* _REQUIRED ACTION_
Take from the listing each line that has the string "filter".

* _MATERIAL FOR THE TASK_
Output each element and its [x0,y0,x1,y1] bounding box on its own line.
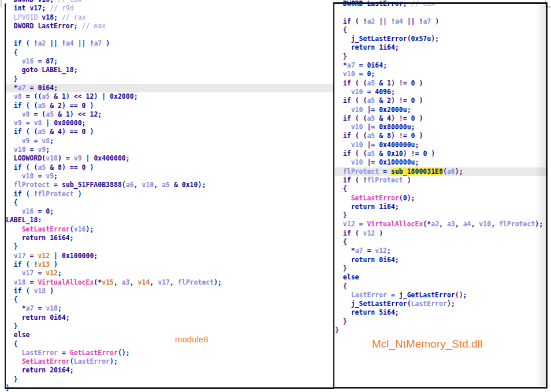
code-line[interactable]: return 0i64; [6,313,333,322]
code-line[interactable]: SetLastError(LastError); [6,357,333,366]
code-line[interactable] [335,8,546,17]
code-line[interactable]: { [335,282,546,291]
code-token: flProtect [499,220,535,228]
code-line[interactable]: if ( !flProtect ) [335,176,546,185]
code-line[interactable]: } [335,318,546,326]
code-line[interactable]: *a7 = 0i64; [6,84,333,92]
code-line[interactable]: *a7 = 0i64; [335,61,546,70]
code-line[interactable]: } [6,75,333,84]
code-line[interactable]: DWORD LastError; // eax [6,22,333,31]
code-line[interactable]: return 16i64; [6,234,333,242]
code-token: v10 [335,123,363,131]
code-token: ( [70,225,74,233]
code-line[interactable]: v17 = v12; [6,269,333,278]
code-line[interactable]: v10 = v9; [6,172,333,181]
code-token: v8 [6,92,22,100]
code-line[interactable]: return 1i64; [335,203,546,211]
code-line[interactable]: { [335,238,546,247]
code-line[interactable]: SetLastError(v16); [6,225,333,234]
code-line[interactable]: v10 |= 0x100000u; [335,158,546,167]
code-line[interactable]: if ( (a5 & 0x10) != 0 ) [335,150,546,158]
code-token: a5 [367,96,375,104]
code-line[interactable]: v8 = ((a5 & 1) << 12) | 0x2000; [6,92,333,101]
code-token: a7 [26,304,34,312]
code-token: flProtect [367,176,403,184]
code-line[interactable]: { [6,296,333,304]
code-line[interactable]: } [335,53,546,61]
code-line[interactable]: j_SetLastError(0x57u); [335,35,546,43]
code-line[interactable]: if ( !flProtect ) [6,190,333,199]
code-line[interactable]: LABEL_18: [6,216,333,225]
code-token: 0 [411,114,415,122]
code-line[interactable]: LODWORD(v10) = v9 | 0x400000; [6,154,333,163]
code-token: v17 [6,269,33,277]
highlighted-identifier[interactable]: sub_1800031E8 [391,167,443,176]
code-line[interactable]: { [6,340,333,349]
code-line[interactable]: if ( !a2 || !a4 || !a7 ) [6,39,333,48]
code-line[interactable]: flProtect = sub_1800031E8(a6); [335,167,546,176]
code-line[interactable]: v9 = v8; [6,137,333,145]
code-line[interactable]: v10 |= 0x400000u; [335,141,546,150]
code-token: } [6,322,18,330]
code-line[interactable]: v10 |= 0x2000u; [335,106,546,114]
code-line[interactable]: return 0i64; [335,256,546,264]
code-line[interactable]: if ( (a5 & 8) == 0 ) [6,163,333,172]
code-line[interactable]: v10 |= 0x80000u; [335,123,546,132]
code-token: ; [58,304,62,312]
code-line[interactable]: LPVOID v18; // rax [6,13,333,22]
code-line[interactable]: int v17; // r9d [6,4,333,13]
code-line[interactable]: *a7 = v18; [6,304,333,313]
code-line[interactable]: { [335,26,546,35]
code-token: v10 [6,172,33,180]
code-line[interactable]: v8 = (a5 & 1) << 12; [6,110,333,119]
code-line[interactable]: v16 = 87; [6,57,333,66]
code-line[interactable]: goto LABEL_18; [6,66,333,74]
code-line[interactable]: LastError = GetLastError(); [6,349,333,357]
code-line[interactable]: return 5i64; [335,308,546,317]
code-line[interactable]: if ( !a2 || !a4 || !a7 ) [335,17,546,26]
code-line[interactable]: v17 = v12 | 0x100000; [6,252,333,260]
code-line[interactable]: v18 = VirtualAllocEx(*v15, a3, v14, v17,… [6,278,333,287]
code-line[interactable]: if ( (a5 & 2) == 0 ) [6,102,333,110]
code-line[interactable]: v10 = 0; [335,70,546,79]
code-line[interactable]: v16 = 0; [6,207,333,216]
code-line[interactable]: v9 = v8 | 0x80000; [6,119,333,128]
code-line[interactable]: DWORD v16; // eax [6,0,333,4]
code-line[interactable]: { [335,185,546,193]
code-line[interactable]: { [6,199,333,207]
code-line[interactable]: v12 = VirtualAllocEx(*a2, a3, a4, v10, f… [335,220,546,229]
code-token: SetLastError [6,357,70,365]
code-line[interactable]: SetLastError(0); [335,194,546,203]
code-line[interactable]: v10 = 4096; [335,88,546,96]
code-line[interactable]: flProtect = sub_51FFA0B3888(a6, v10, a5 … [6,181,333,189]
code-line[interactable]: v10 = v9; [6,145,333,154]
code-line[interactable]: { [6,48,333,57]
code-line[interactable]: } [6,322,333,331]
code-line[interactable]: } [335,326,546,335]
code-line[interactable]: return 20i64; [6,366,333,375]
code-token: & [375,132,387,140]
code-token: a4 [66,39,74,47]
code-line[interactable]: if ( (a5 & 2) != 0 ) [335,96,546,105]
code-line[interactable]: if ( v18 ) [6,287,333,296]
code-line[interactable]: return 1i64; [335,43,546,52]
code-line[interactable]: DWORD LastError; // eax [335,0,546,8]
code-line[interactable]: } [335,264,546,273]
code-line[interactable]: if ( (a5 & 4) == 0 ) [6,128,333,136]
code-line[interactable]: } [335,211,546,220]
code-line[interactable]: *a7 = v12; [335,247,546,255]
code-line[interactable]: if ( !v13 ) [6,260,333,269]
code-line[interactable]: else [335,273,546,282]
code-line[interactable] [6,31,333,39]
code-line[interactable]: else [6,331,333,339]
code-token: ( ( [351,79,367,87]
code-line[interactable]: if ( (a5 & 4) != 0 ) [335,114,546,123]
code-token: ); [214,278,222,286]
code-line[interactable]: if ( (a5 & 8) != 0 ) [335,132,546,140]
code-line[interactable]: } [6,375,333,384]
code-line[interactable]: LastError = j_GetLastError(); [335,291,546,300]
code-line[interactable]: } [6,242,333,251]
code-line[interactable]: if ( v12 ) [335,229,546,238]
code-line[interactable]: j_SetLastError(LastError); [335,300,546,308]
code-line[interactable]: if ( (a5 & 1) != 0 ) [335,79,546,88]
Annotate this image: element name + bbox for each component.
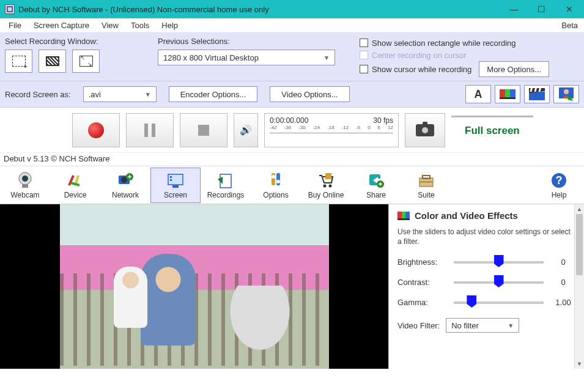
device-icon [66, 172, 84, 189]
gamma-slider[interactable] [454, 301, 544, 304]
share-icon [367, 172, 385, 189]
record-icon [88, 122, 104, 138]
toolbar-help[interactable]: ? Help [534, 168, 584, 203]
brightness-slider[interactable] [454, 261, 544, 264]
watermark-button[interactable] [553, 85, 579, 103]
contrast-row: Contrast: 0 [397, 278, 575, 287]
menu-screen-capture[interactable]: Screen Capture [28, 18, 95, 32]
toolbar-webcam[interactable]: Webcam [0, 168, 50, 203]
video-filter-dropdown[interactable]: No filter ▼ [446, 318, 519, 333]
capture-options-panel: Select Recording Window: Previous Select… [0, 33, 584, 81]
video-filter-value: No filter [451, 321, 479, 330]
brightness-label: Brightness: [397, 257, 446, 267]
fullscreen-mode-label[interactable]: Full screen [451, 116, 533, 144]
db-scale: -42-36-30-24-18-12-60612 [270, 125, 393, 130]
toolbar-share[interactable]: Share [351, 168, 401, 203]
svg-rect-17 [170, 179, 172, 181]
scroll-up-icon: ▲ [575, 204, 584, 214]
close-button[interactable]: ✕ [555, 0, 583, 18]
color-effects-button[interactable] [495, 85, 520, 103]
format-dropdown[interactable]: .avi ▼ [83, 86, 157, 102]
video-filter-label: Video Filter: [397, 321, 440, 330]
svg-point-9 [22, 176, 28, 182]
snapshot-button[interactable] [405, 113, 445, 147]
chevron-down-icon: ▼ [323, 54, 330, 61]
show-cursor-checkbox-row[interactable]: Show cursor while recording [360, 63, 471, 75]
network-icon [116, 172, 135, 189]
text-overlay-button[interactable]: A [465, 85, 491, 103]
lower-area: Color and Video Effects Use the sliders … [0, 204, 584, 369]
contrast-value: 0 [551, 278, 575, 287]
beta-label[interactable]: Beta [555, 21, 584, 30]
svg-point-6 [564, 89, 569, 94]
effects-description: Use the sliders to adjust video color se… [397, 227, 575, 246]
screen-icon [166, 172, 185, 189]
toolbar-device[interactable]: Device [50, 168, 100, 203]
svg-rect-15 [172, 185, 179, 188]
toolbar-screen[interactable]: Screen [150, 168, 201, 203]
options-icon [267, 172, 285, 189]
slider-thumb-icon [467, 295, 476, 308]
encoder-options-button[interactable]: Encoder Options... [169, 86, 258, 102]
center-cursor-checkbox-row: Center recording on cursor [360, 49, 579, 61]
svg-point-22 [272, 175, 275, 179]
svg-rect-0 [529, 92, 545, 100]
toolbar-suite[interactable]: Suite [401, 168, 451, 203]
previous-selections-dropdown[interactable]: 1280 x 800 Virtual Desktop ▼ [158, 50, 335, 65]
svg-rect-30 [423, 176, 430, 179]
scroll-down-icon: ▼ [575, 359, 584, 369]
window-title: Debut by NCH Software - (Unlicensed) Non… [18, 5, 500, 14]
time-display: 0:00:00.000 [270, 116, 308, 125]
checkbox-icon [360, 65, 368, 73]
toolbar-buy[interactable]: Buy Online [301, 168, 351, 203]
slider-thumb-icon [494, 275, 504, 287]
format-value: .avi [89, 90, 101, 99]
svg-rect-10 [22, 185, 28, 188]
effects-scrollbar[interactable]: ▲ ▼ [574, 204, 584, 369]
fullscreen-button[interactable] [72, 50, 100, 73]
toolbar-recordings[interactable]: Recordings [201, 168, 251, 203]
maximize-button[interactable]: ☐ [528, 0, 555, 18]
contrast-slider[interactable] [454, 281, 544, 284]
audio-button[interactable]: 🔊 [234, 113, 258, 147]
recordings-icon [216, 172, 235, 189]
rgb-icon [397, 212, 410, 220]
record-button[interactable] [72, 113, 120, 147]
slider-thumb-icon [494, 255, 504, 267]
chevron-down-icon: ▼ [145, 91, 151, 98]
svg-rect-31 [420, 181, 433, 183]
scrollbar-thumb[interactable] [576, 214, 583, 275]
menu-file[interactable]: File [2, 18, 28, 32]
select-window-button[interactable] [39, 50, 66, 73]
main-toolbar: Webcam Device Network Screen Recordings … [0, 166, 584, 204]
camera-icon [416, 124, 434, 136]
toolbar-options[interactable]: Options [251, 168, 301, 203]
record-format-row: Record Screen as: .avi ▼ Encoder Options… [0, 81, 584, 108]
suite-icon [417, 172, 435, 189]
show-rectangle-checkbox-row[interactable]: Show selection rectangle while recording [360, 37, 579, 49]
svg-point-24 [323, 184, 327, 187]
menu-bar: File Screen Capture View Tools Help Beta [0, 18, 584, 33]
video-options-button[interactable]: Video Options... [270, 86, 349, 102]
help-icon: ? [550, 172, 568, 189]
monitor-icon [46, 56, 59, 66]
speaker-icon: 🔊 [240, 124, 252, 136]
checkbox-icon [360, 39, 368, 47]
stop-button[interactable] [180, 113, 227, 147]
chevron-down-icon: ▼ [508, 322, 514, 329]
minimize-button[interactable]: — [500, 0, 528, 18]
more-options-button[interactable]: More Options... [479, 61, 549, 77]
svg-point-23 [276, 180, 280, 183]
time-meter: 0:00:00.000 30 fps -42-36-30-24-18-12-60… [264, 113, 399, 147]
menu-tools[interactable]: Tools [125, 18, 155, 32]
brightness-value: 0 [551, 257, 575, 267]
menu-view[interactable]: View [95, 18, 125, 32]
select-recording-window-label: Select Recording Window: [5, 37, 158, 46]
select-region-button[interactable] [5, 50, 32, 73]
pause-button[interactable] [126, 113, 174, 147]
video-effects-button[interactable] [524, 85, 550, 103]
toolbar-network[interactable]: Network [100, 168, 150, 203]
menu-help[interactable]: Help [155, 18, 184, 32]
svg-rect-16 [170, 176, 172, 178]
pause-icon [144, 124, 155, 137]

* _WRITTEN REPLY_
video-filter-dropdown[interactable]: No filter ▼ [446, 318, 519, 333]
video-filter-value: No filter [451, 321, 479, 330]
video-filter-label: Video Filter: [397, 321, 440, 330]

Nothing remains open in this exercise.